WHAT YOU SHOULD DO
Could you return each entry below exactly as written, minus any pictures?

===== RAW DATA =====

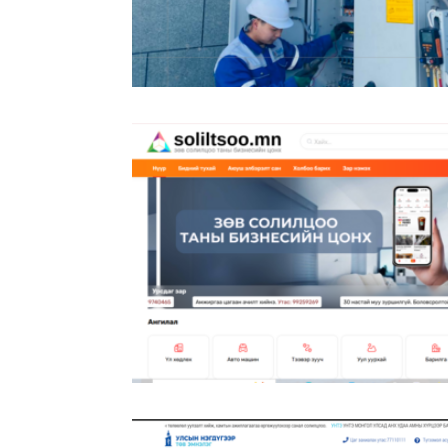
Proms.mn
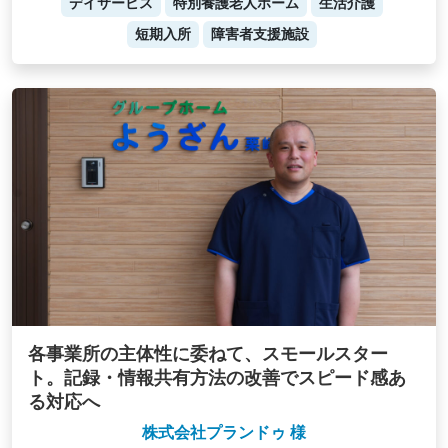
デイサービス
特別養護老人ホーム
生活介護
短期入所
障害者支援施設
各事業所の主体性に委ねて、スモールスター
ト。記録・情報共有方法の改善でスピード感あ
る対応へ
株式会社プランドゥ 様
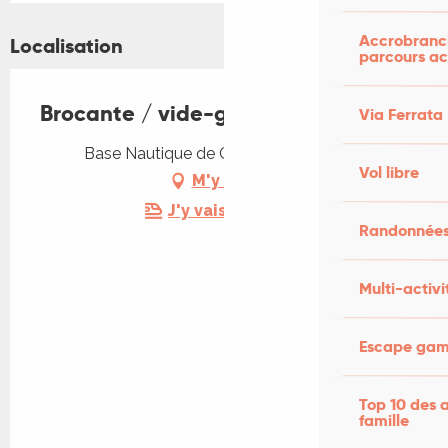
Accrobranch
Localisation
parcours ac
Brocante / vide-greniers à Caïx
Via Ferrata
Base Nautique de Caïx, 46140 Luzech
Vol libre
M'y rendre
J'y vais en train !
Randonnées
Multi-activi
Escape game
Top 10 des a
famille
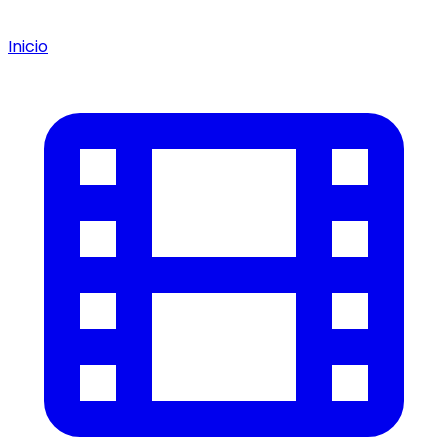
Inicio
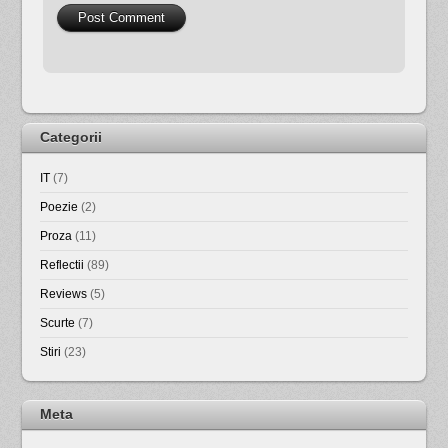
Categorii
IT
(7)
Poezie
(2)
Proza
(11)
Reflectii
(89)
Reviews
(5)
Scurte
(7)
Stiri
(23)
Meta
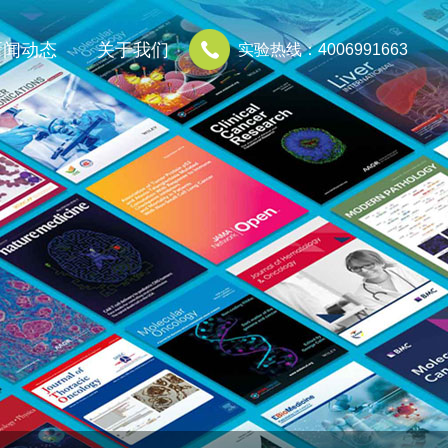
新闻动态
关于我们
实验热线：4006991663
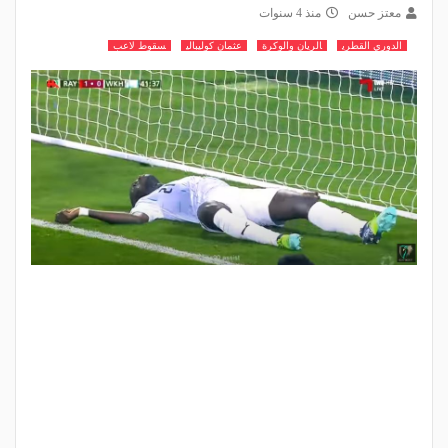
معتز حسن
منذ 4 سنوات
الدوري القطري
الريان والوكرة
عثمان كوليبالي
سقوط لاعب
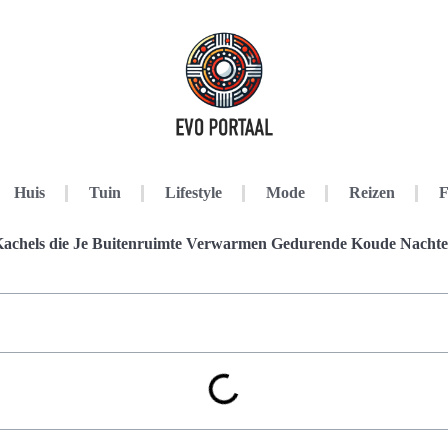
Huis
Tuin
Lifestyle
Mode
Reizen
F
achels die Je Buitenruimte Verwarmen Gedurende Koude Nacht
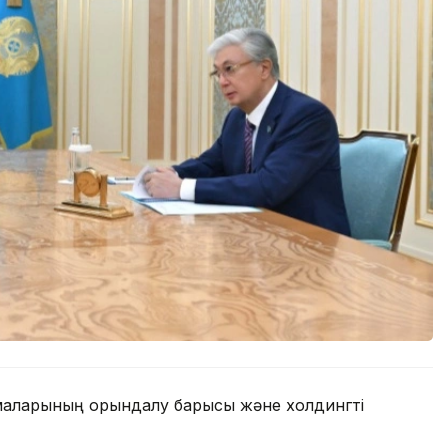
рмаларының орындалу барысы және холдингті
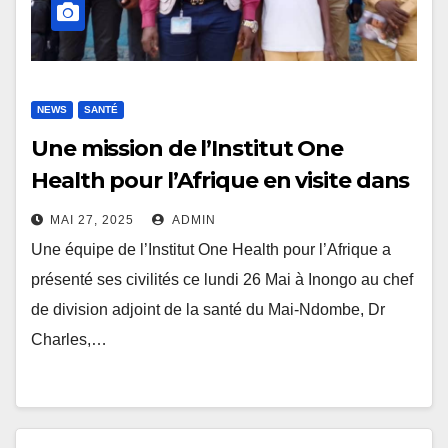
NEWS
SANTÉ
Une mission de l’Institut One
Health pour l’Afrique en visite dans
le Mai-Ndombe pour renforcer la
MAI 27, 2025
ADMIN
surveillance contre Ebola
Une équipe de l’Institut One Health pour l’Afrique a
présenté ses civilités ce lundi 26 Mai à Inongo au chef
de division adjoint de la santé du Mai-Ndombe, Dr
Charles,…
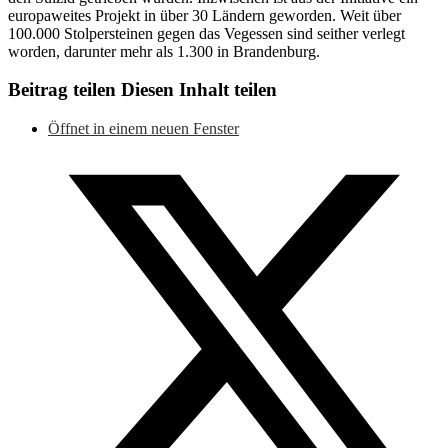
europaweites Projekt in über 30 Ländern geworden. Weit über
100.000 Stolpersteinen gegen das Vegessen sind seither verlegt
worden, darunter mehr als 1.300 in Brandenburg.
Beitrag teilen
Diesen Inhalt teilen
Öffnet in einem neuen Fenster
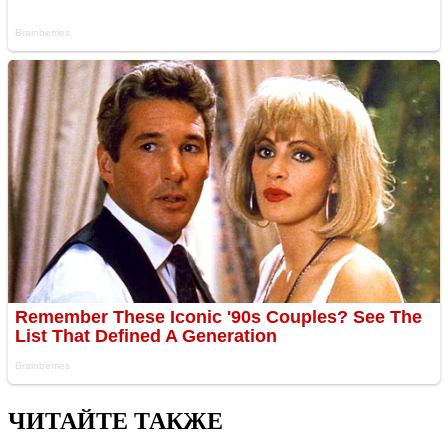
ЧИТАЙТЕ ТАКЖЕ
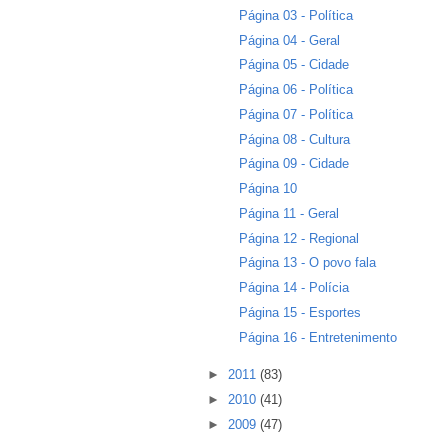
Página 03 - Política
Página 04 - Geral
Página 05 - Cidade
Página 06 - Política
Página 07 - Política
Página 08 - Cultura
Página 09 - Cidade
Página 10
Página 11 - Geral
Página 12 - Regional
Página 13 - O povo fala
Página 14 - Polícia
Página 15 - Esportes
Página 16 - Entretenimento
►
2011
(83)
►
2010
(41)
►
2009
(47)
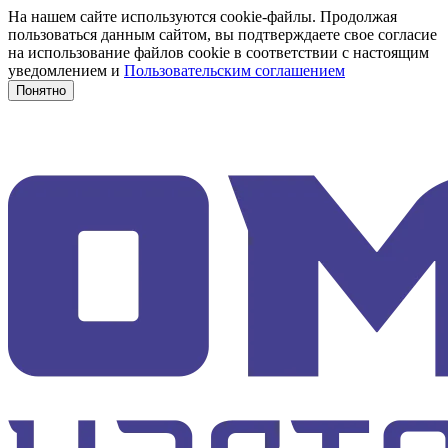
На нашем сайте используются cookie-файлы. Продолжая
пользоваться данным сайтом, вы подтверждаете свое согласие
на использование файлов cookie в соответствии с настоящим
уведомлением и
Пользовательским соглашением
Понятно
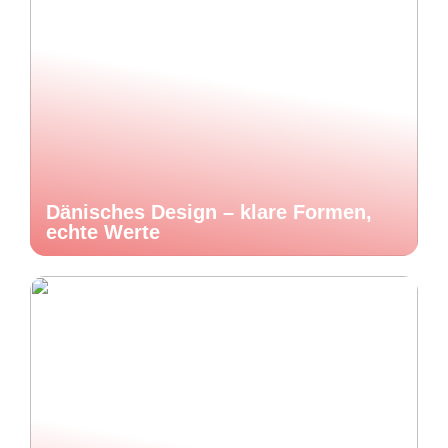
Dänisches Design – klare Formen,
echte Werte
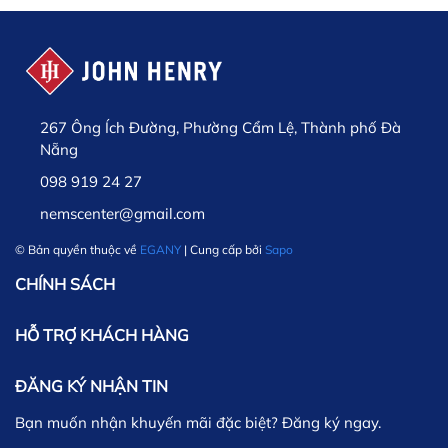
267 Ông Ích Đường, Phường Cẩm Lệ, Thành phố Đà
Nẵng
098 919 24 27
nemscenter@gmail.com
© Bản quyền thuộc về
EGANY
| Cung cấp bởi
Sapo
CHÍNH SÁCH
HỖ TRỢ KHÁCH HÀNG
ĐĂNG KÝ NHẬN TIN
Bạn muốn nhận khuyến mãi đặc biệt? Đăng ký ngay.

=====

ANSWER TO THIS TASK
Proms.mn
デイサービス
特別養護老人ホーム
生活介護
短期入所
障害者支援施設
各事業所の主体性に委ねて、スモールスター
ト。記録・情報共有方法の改善でスピード感あ
る対応へ
株式会社プランドゥ 様
Accrobranch
Localisation
parcours ac
Brocante / vide-greniers à Caïx
Via Ferrata
Base Nautique de Caïx, 46140 Luzech
Vol libre
M'y rendre
J'y vais en train !
Randonnées
Multi-activi
Escape game
Top 10 des a
famille
Inicio
Categorii
IT
(7)
Poezie
(2)
Proza
(11)
Reflectii
(89)
Reviews
(5)
Scurte
(7)
Stiri
(23)
Meta
新闻动态
关于我们
实验热线：4006991663
معتز حسن
منذ 4 سنوات
الدوري القطري
الريان والوكرة
عثمان كوليبالي
سقوط لاعب
Huis
Tuin
Lifestyle
Mode
Reizen
F
achels die Je Buitenruimte Verwarmen Gedurende Koude Nacht
рмаларының орындалу барысы және холдингті
NEWS
SANTÉ
Une mission de l’Institut One
Health pour l’Afrique en visite dans
le Mai-Ndombe pour renforcer la
MAI 27, 2025
ADMIN
surveillance contre Ebola
Une équipe de l’Institut One Health pour l’Afrique a
présenté ses civilités ce lundi 26 Mai à Inongo au chef
de division adjoint de la santé du Mai-Ndombe, Dr
Charles,…
europaweites Projekt in über 30 Ländern geworden. Weit über
100.000 Stolpersteinen gegen das Vegessen sind seither verlegt
worden, darunter mehr als 1.300 in Brandenburg.
Beitrag teilen
Diesen Inhalt teilen
Öffnet in einem neuen Fenster
ЧИТАЙТЕ ТАКЖЕ
Página 03 - Política
Página 04 - Geral
Página 05 - Cidade
Página 06 - Política
Página 07 - Política
Página 08 - Cultura
Página 09 - Cidade
Página 10
Página 11 - Geral
Página 12 - Regional
Página 13 - O povo fala
Página 14 - Polícia
Página 15 - Esportes
Página 16 - Entretenimento
►
2011
(83)
►
2010
(41)
►
2009
(47)
На нашем сайте используются cookie-файлы. Продолжая
пользоваться данным сайтом, вы подтверждаете свое согласие
на использование файлов cookie в соответствии с настоящим
уведомлением и
Пользовательским соглашением
Понятно
Dänisches Design – klare Formen,
echte Werte
267 Ông Ích Đường, Phường Cẩm Lệ, Thành phố Đà
Nẵng
098 919 24 27
nemscenter@gmail.com
© Bản quyền thuộc về
EGANY
| Cung cấp bởi
Sapo
CHÍNH SÁCH
HỖ TRỢ KHÁCH HÀNG
ĐĂNG KÝ NHẬN TIN
Bạn muốn nhận khuyến mãi đặc biệt? Đăng ký ngay.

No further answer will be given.